:: To do ::
What is needed is an exact copy of the lines from the start of the records below through the line with "01 Luglio 2026", without the pictures.

Given records START

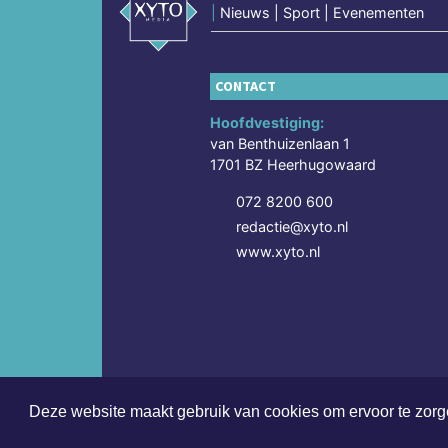
|
Nieuws | Sport | Evenementen
CONTACT
Hoofdvestiging:
van Benthuizenlaan 1
1701 BZ Heerhugowaard
072 8200 600
redactie@xyto.nl
www.xyto.nl
Deze website maakt gebruik van cookies om ervoor te zorge
Copyright (c) 2026 | Stedebroecsdagblad.nl - Alle 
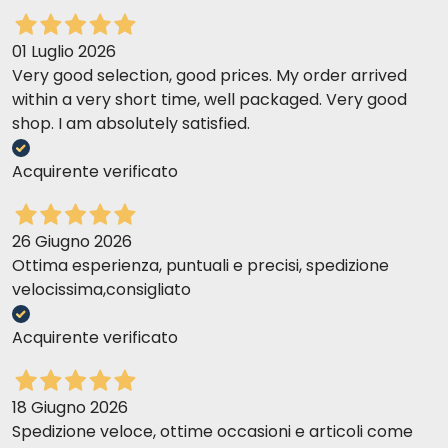
01 Luglio 2026
Very good selection, good prices. My order arrived
within a very short time, well packaged. Very good
shop. I am absolutely satisfied.
Acquirente verificato
26 Giugno 2026
Ottima esperienza, puntuali e precisi, spedizione
velocissima,consigliato
Acquirente verificato
18 Giugno 2026
Spedizione veloce, ottime occasioni e articoli come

Given records END

:: Response box ::
|
Nieuws | Sport | Evenementen
CONTACT
Hoofdvestiging:
van Benthuizenlaan 1
1701 BZ Heerhugowaard
072 8200 600
redactie@xyto.nl
www.xyto.nl
Deze website maakt gebruik van cookies om ervoor te zorge
Copyright (c) 2026 | Stedebroecsdagblad.nl - Alle 
01 Luglio 2026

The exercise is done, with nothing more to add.